» **Available data**:
|---|

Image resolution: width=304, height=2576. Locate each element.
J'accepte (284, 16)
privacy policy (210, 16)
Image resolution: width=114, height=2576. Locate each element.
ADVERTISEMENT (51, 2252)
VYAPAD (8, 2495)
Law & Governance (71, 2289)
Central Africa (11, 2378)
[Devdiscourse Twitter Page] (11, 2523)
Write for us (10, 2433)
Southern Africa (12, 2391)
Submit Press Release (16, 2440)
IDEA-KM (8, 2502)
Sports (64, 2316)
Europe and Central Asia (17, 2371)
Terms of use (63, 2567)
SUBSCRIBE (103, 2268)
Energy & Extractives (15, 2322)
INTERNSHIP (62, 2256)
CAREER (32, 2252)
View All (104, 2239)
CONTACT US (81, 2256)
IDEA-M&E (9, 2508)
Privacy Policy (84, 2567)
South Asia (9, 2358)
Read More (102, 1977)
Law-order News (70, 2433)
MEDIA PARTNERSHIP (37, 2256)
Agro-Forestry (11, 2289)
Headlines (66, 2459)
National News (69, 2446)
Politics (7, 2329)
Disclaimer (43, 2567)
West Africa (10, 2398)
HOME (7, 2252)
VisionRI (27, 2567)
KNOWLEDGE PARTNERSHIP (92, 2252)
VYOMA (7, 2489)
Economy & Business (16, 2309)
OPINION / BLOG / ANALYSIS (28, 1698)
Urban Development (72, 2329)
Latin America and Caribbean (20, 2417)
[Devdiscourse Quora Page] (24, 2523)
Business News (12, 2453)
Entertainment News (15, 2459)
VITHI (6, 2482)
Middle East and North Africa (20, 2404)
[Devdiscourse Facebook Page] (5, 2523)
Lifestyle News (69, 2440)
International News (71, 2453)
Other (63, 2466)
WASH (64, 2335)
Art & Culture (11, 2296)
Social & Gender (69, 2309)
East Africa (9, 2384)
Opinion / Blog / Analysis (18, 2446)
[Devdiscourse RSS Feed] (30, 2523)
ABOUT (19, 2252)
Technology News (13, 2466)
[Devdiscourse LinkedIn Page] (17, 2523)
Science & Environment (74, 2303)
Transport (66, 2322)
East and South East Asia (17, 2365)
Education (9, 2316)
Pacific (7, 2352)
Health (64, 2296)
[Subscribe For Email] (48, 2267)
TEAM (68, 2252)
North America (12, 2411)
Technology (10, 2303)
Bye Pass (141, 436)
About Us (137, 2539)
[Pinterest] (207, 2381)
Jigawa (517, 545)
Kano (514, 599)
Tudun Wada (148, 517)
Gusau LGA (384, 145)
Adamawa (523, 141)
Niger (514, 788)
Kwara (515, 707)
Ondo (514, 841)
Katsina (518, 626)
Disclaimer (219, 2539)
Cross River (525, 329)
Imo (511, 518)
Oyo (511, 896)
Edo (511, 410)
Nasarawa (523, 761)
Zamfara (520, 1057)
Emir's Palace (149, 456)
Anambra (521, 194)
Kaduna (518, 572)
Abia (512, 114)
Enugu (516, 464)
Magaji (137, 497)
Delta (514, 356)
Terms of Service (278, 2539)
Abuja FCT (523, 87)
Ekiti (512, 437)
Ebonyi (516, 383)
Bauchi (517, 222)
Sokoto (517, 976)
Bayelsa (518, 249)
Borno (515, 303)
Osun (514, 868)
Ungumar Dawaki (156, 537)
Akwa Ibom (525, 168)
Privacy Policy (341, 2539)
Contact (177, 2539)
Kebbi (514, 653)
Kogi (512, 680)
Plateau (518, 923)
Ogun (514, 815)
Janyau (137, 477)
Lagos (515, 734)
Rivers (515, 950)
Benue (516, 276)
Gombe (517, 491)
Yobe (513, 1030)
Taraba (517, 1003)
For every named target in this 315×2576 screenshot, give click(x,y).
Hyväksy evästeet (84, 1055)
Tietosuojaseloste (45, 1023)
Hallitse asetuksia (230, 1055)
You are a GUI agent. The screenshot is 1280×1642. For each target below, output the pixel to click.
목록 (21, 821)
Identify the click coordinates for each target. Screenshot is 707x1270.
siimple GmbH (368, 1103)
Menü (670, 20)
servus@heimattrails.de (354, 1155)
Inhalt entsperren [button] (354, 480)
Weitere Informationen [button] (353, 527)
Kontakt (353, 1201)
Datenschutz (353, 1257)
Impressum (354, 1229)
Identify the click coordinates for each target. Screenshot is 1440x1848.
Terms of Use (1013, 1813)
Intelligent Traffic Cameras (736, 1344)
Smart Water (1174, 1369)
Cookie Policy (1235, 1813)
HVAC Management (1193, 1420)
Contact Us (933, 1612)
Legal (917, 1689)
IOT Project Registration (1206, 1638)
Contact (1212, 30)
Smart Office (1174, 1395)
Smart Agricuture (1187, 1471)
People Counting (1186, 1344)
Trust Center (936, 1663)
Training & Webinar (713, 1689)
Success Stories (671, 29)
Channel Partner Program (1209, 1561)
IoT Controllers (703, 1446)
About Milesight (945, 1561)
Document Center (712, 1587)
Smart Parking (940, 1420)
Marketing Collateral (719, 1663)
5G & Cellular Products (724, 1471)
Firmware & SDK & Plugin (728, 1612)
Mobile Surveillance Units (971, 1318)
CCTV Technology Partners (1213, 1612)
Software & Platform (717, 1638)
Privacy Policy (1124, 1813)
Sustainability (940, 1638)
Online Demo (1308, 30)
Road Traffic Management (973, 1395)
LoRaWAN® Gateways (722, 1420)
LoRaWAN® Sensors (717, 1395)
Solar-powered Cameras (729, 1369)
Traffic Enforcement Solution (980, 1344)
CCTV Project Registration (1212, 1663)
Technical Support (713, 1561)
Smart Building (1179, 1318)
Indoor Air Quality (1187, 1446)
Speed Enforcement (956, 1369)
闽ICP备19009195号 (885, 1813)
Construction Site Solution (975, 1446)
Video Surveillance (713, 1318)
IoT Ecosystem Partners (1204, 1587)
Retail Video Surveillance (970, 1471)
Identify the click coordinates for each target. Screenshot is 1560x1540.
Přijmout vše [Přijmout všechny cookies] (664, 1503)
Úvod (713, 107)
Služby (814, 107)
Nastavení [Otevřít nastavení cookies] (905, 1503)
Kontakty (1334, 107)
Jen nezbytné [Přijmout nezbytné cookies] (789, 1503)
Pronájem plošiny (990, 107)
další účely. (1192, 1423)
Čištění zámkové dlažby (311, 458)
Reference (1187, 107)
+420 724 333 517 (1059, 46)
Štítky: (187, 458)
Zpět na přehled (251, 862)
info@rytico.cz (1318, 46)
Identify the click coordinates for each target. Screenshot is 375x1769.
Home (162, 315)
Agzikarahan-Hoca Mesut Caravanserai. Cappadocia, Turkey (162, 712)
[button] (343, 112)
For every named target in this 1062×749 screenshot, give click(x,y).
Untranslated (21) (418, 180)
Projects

|---|

Return all of the material precisely as written.

Image resolution: width=304, height=2576. Locate each element.
J'accepte (284, 16)
privacy policy (210, 16)
Image resolution: width=114, height=2576. Locate each element.
ADVERTISEMENT (51, 2252)
VYAPAD (8, 2495)
Law & Governance (71, 2289)
Central Africa (11, 2378)
[Devdiscourse Twitter Page] (11, 2523)
Write for us (10, 2433)
Southern Africa (12, 2391)
Submit Press Release (16, 2440)
IDEA-KM (8, 2502)
Sports (64, 2316)
Europe and Central Asia (17, 2371)
Terms of use (63, 2567)
SUBSCRIBE (103, 2268)
Energy & Extractives (15, 2322)
INTERNSHIP (62, 2256)
CAREER (32, 2252)
View All (104, 2239)
CONTACT US (81, 2256)
IDEA-M&E (9, 2508)
Privacy Policy (84, 2567)
South Asia (9, 2358)
Read More (102, 1977)
Law-order News (70, 2433)
MEDIA PARTNERSHIP (37, 2256)
Agro-Forestry (11, 2289)
Headlines (66, 2459)
National News (69, 2446)
Politics (7, 2329)
Disclaimer (43, 2567)
West Africa (10, 2398)
HOME (7, 2252)
VisionRI (27, 2567)
KNOWLEDGE PARTNERSHIP (92, 2252)
VYOMA (7, 2489)
Economy & Business (16, 2309)
OPINION / BLOG / ANALYSIS (28, 1698)
Urban Development (72, 2329)
Latin America and Caribbean (20, 2417)
[Devdiscourse Quora Page] (24, 2523)
Business News (12, 2453)
Entertainment News (15, 2459)
VITHI (6, 2482)
Middle East and North Africa (20, 2404)
[Devdiscourse Facebook Page] (5, 2523)
Lifestyle News (69, 2440)
International News (71, 2453)
Other (63, 2466)
WASH (64, 2335)
Art & Culture (11, 2296)
Social & Gender (69, 2309)
East Africa (9, 2384)
Opinion / Blog / Analysis (18, 2446)
[Devdiscourse RSS Feed] (30, 2523)
ABOUT (19, 2252)
Technology News (13, 2466)
[Devdiscourse LinkedIn Page] (17, 2523)
Science & Environment (74, 2303)
Transport (66, 2322)
East and South East Asia (17, 2365)
Education (9, 2316)
Pacific (7, 2352)
Health (64, 2296)
[Subscribe For Email] (48, 2267)
TEAM (68, 2252)
North America (12, 2411)
Technology (10, 2303)
Bye Pass (141, 436)
About Us (137, 2539)
[Pinterest] (207, 2381)
Jigawa (517, 545)
Kano (514, 599)
Tudun Wada (148, 517)
Gusau LGA (384, 145)
Adamawa (523, 141)
Niger (514, 788)
Kwara (515, 707)
Ondo (514, 841)
Katsina (518, 626)
Disclaimer (219, 2539)
Cross River (525, 329)
Imo (511, 518)
Oyo (511, 896)
Edo (511, 410)
Nasarawa (523, 761)
Zamfara (520, 1057)
Emir's Palace (149, 456)
Anambra (521, 194)
Kaduna (518, 572)
Abia (512, 114)
Enugu (516, 464)
Magaji (137, 497)
Delta (514, 356)
Terms of Service (278, 2539)
Abuja FCT (523, 87)
Ekiti (512, 437)
Ebonyi (516, 383)
Bauchi (517, 222)
Sokoto (517, 976)
Bayelsa (518, 249)
Borno (515, 303)
Osun (514, 868)
Ungumar Dawaki (156, 537)
Akwa Ibom (525, 168)
Privacy Policy (341, 2539)
Contact (177, 2539)
Kebbi (514, 653)
Kogi (512, 680)
Plateau (518, 923)
Ogun (514, 815)
Janyau (137, 477)
Lagos (515, 734)
Rivers (515, 950)
Benue (516, 276)
Gombe (517, 491)
Yobe (513, 1030)
Taraba (517, 1003)
For every named target in this 315×2576 screenshot, give click(x,y).
Hyväksy evästeet (84, 1055)
Tietosuojaseloste (45, 1023)
Hallitse asetuksia (230, 1055)
You are a GUI agent. The screenshot is 1280×1642. For each target below, output the pixel to click.
목록 (21, 821)
Identify the click coordinates for each target. Screenshot is 707x1270.
siimple GmbH (368, 1103)
Menü (670, 20)
servus@heimattrails.de (354, 1155)
Inhalt entsperren [button] (354, 480)
Weitere Informationen [button] (353, 527)
Kontakt (353, 1201)
Datenschutz (353, 1257)
Impressum (354, 1229)
Identify the click coordinates for each target. Screenshot is 1440x1848.
Terms of Use (1013, 1813)
Intelligent Traffic Cameras (736, 1344)
Smart Water (1174, 1369)
Cookie Policy (1235, 1813)
HVAC Management (1193, 1420)
Contact Us (933, 1612)
Legal (917, 1689)
IOT Project Registration (1206, 1638)
Contact (1212, 30)
Smart Office (1174, 1395)
Smart Agricuture (1187, 1471)
People Counting (1186, 1344)
Trust Center (936, 1663)
Training & Webinar (713, 1689)
Success Stories (671, 29)
Channel Partner Program (1209, 1561)
IoT Controllers (703, 1446)
About Milesight (945, 1561)
Document Center (712, 1587)
Smart Parking (940, 1420)
Marketing Collateral (719, 1663)
5G & Cellular Products (724, 1471)
Firmware & SDK & Plugin (728, 1612)
Mobile Surveillance Units (971, 1318)
CCTV Technology Partners (1213, 1612)
Software & Platform (717, 1638)
Privacy Policy (1124, 1813)
Sustainability (940, 1638)
Online Demo (1308, 30)
Road Traffic Management (973, 1395)
LoRaWAN® Gateways (722, 1420)
LoRaWAN® Sensors (717, 1395)
Solar-powered Cameras (729, 1369)
Traffic Enforcement Solution (980, 1344)
CCTV Project Registration (1212, 1663)
Technical Support (713, 1561)
Smart Building (1179, 1318)
Indoor Air Quality (1187, 1446)
Speed Enforcement (956, 1369)
闽ICP备19009195号 (885, 1813)
Construction Site Solution (975, 1446)
Video Surveillance (713, 1318)
IoT Ecosystem Partners (1204, 1587)
Retail Video Surveillance (970, 1471)
Identify the click coordinates for each target. Screenshot is 1560x1540.
Přijmout vše [Přijmout všechny cookies] (664, 1503)
Úvod (713, 107)
Služby (814, 107)
Nastavení [Otevřít nastavení cookies] (905, 1503)
Kontakty (1334, 107)
Jen nezbytné [Přijmout nezbytné cookies] (789, 1503)
Pronájem plošiny (990, 107)
další účely. (1192, 1423)
Čištění zámkové dlažby (311, 458)
Reference (1187, 107)
+420 724 333 517 (1059, 46)
Štítky: (187, 458)
Zpět na přehled (251, 862)
info@rytico.cz (1318, 46)
Identify the click coordinates for each target. Screenshot is 375x1769.
Home (162, 315)
Agzikarahan-Hoca Mesut Caravanserai. Cappadocia, Turkey (162, 712)
[button] (343, 112)
For every named target in this 1062×749 screenshot, give click(x,y).
Untranslated (21) (418, 180)
Projects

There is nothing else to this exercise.